The first buying condition of the Murrey trading strategy to be verified is that the price must trade below the 4/8 Murrey Lines. Although this strategy can be applied to all time frames for the purpose of this Murrey trading strategy we are going to use the 15 minute chart.

The Murrey lines are dynamic pivots that change with fluid price action, which is one of the reasons why the price action will usually be between 0/8 and 8/8 Murrey lines, with the 4/8 pivot being the most important level. Also read this strategy on day trading price action. It is not enough that the price trades below the 4/8 Murrey Lines, which brings us to the next condition of the Murrey Math Trading Lines strategy:

Step 2: Once the price trades below the 4/8 Murrey lines, it must also trade below the 2/8 Murrey lines.

The main reason why we also need the price to drop below the 2/8 Murrey Lines is that we need the price structure to create space between the Murrey lines. This will ensure that once we break higher again, it increases the probability of the 4/8 Murrey lines being successfully broken.

A picture speaks a thousand words, so here’s a look: All we need to determine is where to start in our long trade, which brings us to the next step of our Murrey Math Trading Lines strategy:

 

 

Step #3: Start a long trade once we reverse and break above the 4/8 Murrey Lines.

The 4/8 Murrey line is the line in the sand for buyers and sellers and has the ability to correctly indicate a change in market sentiment once it is broken. In this regard, we want to enter a buy market order as soon as we break above the 4/8 Murrey lines.

If you want to be more conservative, you can always wait for the closing price of candles to make sure it is a real breakout.

Now it’s time to learn where the ideal place to hide our stop loss is, which brings us to the next step:

Step 4: Place your protective stop loss below the 0/8 Murrey lines

The 0/8 Murrey lines are the most difficult pivot for the price to fall below, which is why it is the ideal place to hide our protective stop loss order. There is also no need to add any extra buffer as we don’t want to lose more than necessary.
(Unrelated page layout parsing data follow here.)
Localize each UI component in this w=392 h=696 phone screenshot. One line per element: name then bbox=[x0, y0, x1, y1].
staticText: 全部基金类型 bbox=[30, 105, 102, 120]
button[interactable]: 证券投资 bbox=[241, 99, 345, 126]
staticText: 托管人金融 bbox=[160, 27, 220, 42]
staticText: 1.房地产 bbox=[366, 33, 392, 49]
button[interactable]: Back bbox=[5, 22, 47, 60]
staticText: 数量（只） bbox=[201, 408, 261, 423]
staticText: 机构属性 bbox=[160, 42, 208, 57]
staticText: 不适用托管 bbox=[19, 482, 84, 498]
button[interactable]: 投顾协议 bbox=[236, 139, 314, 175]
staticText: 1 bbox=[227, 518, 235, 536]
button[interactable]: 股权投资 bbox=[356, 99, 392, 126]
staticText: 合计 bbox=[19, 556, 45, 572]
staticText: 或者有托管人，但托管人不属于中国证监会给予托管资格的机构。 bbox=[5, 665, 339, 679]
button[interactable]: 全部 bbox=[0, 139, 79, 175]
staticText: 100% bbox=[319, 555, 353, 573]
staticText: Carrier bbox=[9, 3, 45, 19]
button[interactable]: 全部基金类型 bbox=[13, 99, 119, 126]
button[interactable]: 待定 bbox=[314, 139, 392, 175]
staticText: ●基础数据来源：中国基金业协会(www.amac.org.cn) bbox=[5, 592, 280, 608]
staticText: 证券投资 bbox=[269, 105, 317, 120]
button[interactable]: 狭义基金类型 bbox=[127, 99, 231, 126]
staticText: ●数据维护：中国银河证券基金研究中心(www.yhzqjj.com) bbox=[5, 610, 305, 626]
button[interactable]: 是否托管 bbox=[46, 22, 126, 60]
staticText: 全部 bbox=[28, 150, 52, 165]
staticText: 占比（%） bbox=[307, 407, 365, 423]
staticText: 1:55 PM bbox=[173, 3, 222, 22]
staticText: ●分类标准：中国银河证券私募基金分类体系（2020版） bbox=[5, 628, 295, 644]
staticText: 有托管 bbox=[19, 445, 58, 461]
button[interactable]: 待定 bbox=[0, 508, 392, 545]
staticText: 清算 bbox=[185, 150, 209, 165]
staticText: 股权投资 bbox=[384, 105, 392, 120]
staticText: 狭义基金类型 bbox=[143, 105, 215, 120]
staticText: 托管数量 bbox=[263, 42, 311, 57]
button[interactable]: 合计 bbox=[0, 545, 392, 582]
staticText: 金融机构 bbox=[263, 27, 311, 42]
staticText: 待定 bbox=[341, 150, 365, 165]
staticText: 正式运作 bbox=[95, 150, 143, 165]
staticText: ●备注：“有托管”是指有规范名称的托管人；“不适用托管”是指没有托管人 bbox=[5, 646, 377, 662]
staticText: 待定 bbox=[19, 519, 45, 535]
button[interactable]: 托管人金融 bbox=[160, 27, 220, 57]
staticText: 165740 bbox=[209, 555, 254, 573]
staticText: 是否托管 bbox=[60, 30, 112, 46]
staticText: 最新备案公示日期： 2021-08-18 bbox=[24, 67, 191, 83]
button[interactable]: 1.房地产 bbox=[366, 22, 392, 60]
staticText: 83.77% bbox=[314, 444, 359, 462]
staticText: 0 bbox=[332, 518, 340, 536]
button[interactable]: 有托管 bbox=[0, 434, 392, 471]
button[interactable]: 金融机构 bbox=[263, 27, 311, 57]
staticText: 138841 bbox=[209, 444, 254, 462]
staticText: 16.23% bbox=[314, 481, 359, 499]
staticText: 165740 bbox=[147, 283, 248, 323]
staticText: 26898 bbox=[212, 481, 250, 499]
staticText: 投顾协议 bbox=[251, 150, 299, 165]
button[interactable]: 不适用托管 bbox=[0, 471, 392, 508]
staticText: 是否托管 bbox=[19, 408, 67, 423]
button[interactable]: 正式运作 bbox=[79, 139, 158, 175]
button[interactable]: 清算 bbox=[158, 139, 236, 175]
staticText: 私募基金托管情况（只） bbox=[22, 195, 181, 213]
Now let’s go ahead and determine where we can take our profit:

Step 5: Take partial profits (preferably 50% off your entire order) on 6/8 Murrey Lines and also move the SL to BE

The 6/8 Murrey line is the first strong pivot from which the price can turn, so we want to take our profits there. At the same time, the next action you should take is to protect your remaining position by moving your SL to BE.

Now let’s go ahead and see where we need to liquidate the remaining part of our trade.

Step #6: Take the final profit on 8/8 Murrey Lines

Ultimately, we need to exit trade once we reach the 8/8 Murrey line, which is the ultimate resistance level, and it indicates extraordinary conditions that have been overbought in the market.

It is important to mention that if the market breaks the 4/8 pivot both times on both sides, it is best to wait until you can clearly apply the Murrey trade setup by applying step 1 to step 3.

Note ** The above was an example of a trade with the Murrey Math Trading Lines Strategy. Use the same rules – but in reverse – for a sale. In the figure below you see an actual SELL trade example using the Murrey Math Trading Lines strategy. Here are some trading conditions you want to avoid in the forex market.

Closing

The Murray Math Trading

Lines strategy is the ultimate support and resistance system because unlike the simple support and resistance levels, the Murrey lines are mathematically driven and have a greater influence on how the price reacts to each of these levels.

The same Murrey trading principles outlined in this article can be applied to any instrument because, according to Murrey, “all markets behave the same way like a herd”, and can be used on any time frame to suit your trading style.

Thanks for reading the Murrey Trading Strategy.